Data provided:
+++++

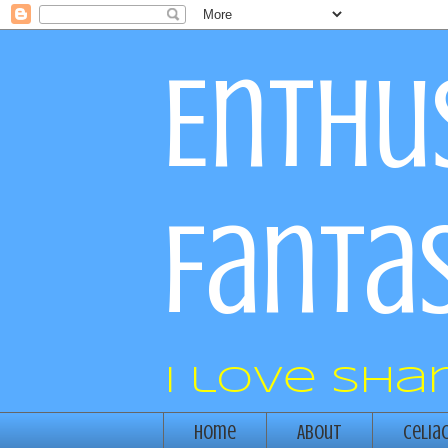
Enthus
Fantas
I love sha
Home
About
Celia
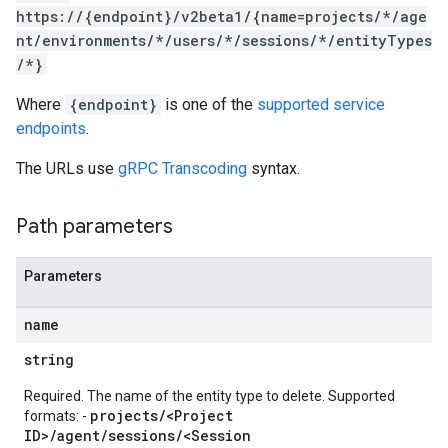
https://{endpoint}/v2beta1/{name=projects/*/age
nt/environments/*/users/*/sessions/*/entityTypes
/*}
Where
{endpoint}
is one of the
supported service
endpoints
.
tities
The URLs use
gRPC Transcoding
syntax.
intents
.users.sessions
Path parameters
.users.sessions.contexts
.users.sessions.entityTypes
Parameters
texts
name
tyTypes
string
Required. The name of the entity type to delete. Supported
projects/<Project
s
formats: -
ID>/agent/sessions/<Session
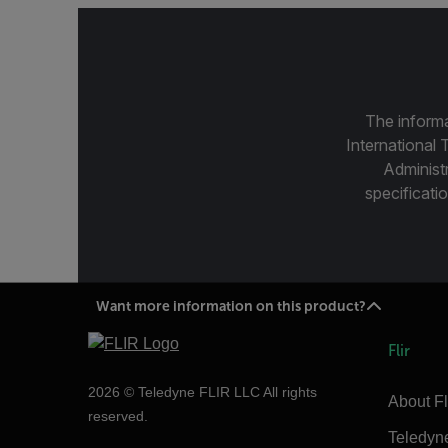
The informa
International 
Administ
specificatio
Want more information on this product?
Flir
2026 © Teledyne FLIR LLC All rights
About Fl
reserved.
Teledyn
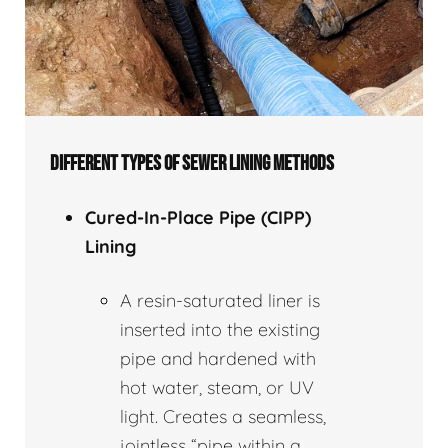
DIFFERENT TYPES OF SEWER LINING METHODS
Cured-In-Place Pipe (CIPP)
Lining
A resin-saturated liner is
inserted into the existing
pipe and hardened with
hot water, steam, or UV
light. Creates a seamless,
jointless “pipe within a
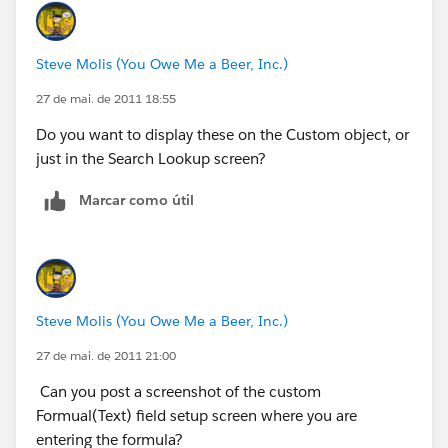
Steve Molis (You Owe Me a Beer, Inc.)
27 de mai. de 2011 18:55
Do you want to display these on the Custom object, or
just in the Search Lookup screen?
Marcar como útil
Steve Molis (You Owe Me a Beer, Inc.)
27 de mai. de 2011 21:00
Can you post a screenshot of the custom
Formual(Text) field setup screen where you are
entering the formula?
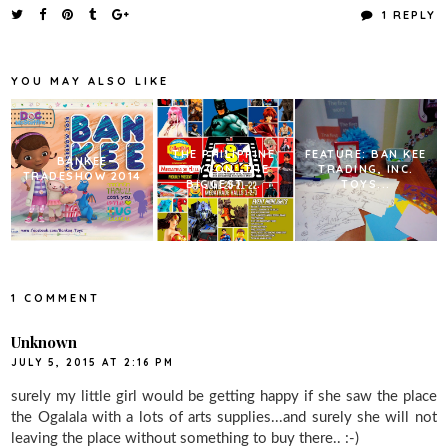
e
t
t
r
1 REPLY
b
t
e
e
o
e
r
o
r
e
k
s
YOU MAY ALSO LIKE
t
THE PHILIPPINE
FEATURE: BAN KEE
BANKEE
TOYCON: THE
TRADING, INC.
TRADESHOW 2014
BIGGEST ...
TOYS...
1 COMMENT
Unknown
JULY 5, 2015 AT 2:16 PM
surely my little girl would be getting happy if she saw the place
the Ogalala with a lots of arts supplies...and surely she will not
leaving the place without something to buy there.. :-)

+++++

Task details:
The line containing "Can you post a screenshot of the custom" marks the end: retype every line from the first one in the listing up to and including it, without pictures.

Result:
Enthus
Fantas
I love sha
Home
About
Celia
https://{endpoint}/v2beta1/{name=projects/*/age
nt/environments/*/users/*/sessions/*/entityTypes
/*}
Where
{endpoint}
is one of the
supported service
endpoints
.
tities
The URLs use
gRPC Transcoding
syntax.
intents
.users.sessions
Path parameters
.users.sessions.contexts
.users.sessions.entityTypes
Parameters
texts
name
tyTypes
string
Required. The name of the entity type to delete. Supported
projects/<Project
s
formats: -
ID>/agent/sessions/<Session
The informa
International 
Administ
specificatio
Want more information on this product?
Flir
2026 © Teledyne FLIR LLC All rights
About Fl
reserved.
Teledyn
DIFFERENT TYPES OF SEWER LINING METHODS
Cured-In-Place Pipe (CIPP)
Lining
A resin-saturated liner is
inserted into the existing
pipe and hardened with
hot water, steam, or UV
light. Creates a seamless,
jointless “pipe within a
Steve Molis (You Owe Me a Beer, Inc.)
27 de mai. de 2011 18:55
Do you want to display these on the Custom object, or
just in the Search Lookup screen?
Marcar como útil
Steve Molis (You Owe Me a Beer, Inc.)
27 de mai. de 2011 21:00
Can you post a screenshot of the custom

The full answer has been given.